In a couple of days (hopefully after you have seen this reply), I shall move this topic to the Data Forensics forum, as it really belongs there.
Your question begs a lot of other questions, answers to some of which might not be in the public domain. But the really important point is that Eraser is best understood not so much as a stand-alone application but as one of a variety of tools and techniques with which users can protect their privacy and security. So the effectiveness of the defence against an adversary (in this case a forensic specialist, who will use specialist software tools) will depend on the whole defensive system, rather than Eraser in isolation.
To give one obvious (but also frequently encountered) example, it is no good claiming that Eraser is ineffective if you have failed to identify and erase all copies of the target data on your machine. You can expect that forensic specialists will know where to look for traces that have been left behind in this way; experience suggests that most users are unaware that such traces exist, much less how to remove them.

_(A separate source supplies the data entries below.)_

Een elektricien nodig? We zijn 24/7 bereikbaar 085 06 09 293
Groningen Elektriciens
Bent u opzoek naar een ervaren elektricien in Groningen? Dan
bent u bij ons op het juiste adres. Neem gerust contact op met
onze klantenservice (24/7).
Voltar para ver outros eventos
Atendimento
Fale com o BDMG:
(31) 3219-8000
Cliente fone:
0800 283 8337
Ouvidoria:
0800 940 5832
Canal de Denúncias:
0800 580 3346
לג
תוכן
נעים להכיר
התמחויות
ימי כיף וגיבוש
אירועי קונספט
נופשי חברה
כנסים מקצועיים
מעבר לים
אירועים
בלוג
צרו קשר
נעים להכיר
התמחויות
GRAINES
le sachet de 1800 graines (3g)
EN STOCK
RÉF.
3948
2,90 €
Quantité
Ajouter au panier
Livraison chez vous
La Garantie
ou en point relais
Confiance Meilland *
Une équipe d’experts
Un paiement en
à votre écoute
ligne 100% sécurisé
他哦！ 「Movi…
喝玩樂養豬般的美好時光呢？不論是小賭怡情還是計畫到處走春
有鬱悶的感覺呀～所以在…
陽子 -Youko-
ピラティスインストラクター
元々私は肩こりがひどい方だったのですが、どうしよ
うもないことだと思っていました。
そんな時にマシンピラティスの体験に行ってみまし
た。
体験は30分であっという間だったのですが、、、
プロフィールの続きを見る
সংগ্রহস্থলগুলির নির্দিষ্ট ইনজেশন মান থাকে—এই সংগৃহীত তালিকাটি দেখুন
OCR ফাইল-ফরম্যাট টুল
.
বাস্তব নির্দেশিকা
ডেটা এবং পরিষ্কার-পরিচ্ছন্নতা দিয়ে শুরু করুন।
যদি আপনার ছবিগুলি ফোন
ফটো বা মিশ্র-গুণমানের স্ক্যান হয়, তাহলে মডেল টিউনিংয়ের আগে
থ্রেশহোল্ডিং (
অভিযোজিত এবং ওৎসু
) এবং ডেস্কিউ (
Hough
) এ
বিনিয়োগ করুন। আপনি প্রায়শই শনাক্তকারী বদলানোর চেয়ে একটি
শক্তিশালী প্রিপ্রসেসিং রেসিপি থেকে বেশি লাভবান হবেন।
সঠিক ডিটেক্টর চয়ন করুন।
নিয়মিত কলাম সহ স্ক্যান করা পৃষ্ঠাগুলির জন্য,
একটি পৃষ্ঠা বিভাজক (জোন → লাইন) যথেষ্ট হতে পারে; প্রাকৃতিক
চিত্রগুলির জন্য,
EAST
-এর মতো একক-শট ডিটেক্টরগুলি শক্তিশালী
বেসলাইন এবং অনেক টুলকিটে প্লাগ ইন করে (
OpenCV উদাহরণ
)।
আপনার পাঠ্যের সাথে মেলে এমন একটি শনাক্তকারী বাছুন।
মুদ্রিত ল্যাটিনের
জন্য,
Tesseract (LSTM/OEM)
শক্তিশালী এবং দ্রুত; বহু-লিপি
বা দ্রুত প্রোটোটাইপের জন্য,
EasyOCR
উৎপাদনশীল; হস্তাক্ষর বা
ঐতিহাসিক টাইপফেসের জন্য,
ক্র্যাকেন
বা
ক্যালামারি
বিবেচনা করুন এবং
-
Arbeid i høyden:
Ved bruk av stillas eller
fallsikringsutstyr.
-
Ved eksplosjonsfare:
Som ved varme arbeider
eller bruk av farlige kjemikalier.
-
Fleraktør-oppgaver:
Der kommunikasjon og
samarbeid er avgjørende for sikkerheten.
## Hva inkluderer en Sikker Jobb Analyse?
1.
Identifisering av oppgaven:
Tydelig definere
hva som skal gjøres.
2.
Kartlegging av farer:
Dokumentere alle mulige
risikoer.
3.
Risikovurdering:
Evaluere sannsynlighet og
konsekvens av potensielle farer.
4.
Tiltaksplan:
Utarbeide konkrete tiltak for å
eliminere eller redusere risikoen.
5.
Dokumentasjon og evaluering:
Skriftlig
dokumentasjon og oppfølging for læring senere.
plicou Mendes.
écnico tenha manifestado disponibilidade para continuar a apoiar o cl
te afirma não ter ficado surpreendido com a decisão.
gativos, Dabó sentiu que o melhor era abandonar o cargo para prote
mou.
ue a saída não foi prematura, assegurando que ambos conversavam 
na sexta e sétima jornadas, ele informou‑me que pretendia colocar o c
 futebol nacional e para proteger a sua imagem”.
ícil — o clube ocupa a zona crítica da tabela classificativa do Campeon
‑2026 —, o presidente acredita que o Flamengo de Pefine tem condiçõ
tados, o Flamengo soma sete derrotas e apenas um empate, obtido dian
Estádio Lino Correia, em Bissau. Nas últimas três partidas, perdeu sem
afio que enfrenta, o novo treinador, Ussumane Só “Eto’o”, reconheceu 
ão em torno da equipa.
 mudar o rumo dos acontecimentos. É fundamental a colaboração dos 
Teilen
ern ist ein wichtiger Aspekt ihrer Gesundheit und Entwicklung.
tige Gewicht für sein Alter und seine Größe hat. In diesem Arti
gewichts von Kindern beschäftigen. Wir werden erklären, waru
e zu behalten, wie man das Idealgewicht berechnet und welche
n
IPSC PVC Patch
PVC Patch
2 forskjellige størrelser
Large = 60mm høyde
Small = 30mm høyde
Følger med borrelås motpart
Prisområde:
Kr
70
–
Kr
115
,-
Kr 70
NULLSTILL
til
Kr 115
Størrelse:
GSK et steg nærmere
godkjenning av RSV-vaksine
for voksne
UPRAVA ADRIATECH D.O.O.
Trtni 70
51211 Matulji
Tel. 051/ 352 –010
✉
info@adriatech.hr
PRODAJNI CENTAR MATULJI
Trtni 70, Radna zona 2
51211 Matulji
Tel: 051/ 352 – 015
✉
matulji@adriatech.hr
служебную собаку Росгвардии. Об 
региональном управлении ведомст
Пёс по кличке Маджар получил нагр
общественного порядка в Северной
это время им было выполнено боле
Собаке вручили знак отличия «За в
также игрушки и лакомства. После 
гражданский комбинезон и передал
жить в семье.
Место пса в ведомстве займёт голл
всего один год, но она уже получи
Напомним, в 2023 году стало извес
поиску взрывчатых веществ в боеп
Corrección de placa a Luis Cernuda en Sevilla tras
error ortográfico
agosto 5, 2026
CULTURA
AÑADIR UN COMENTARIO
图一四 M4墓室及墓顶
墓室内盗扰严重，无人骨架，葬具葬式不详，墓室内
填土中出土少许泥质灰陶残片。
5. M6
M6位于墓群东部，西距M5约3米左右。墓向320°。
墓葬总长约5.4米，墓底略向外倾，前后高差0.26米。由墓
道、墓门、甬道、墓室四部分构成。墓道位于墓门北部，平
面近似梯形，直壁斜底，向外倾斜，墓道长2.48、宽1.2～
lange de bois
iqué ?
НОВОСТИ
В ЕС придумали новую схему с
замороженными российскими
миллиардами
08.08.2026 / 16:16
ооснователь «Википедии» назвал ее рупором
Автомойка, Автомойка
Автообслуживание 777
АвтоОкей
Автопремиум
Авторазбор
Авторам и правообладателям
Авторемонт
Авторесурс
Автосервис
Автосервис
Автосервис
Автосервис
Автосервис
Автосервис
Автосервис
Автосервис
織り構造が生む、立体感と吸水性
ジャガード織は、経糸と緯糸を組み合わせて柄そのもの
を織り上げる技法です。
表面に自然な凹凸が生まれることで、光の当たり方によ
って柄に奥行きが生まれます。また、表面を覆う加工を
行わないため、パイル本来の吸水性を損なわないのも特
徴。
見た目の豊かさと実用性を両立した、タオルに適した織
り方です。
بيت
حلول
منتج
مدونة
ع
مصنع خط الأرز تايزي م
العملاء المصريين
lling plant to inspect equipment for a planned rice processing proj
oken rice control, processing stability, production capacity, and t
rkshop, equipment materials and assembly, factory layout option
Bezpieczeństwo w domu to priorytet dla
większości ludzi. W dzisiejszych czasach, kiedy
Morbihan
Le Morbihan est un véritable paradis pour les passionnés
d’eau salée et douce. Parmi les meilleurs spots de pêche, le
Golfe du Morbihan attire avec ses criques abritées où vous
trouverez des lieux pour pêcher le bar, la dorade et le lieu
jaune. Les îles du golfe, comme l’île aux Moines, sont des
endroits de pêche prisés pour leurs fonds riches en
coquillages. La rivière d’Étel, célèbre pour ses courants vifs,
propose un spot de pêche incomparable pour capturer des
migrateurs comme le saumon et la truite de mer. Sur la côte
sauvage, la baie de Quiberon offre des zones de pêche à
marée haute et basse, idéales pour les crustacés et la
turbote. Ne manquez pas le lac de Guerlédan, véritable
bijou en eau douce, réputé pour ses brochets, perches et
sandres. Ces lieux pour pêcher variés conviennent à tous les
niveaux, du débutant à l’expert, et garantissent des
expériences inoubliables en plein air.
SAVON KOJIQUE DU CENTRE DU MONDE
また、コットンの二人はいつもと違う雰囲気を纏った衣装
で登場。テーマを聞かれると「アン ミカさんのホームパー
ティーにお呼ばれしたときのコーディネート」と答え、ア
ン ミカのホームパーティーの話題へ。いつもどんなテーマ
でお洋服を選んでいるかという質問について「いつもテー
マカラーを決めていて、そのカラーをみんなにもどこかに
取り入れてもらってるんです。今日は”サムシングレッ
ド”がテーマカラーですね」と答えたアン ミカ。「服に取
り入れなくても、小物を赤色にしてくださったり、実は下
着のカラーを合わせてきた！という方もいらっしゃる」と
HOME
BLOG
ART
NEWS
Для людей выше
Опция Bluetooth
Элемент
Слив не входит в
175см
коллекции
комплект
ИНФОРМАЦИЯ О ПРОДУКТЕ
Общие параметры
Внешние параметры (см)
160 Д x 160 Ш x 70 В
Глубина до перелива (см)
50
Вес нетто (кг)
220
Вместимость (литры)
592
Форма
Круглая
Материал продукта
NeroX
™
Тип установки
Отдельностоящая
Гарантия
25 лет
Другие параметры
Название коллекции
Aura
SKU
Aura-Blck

That said, some things are known with at least a reasonable degree of certainty. Experimental work on modern mechanical hard drives has shown that a single overwriting pass is sufficient to put the data that is overwritten beyond practical recovery; artefacts will remain, but they cannot be reliably used to reconstruct the original data.
Thus, when an overwriting program such as Eraser writes to the whole disk area used by a target file and the associated file table entries, that file (including any metadata the file or file system might contain) is completely and permanently destroyed. I am not aware of any published claim that this is not the case. Also, with modern drives, a single pass erase is as effective as a 35 pass erase; forensic analysis will therefore typically focus on the security weaknesses of the target system rather than attempt to recover erased data.
It is my personal belief that, because traces are so hard to find and remove, an ordinary private user will find it virtually impossible to secure his or her data against sustained expert forensic examination, other (possibly) than by encrypting all sensitive data. The ordinary user can however reasonably easily protect himself or herself against the more commonly encountered computer security threats, and that Eraser is a useful and effective tool in this latter context.
I hope that this response is helpful. It is not a full answer to your question; such an answer would probably fill a book!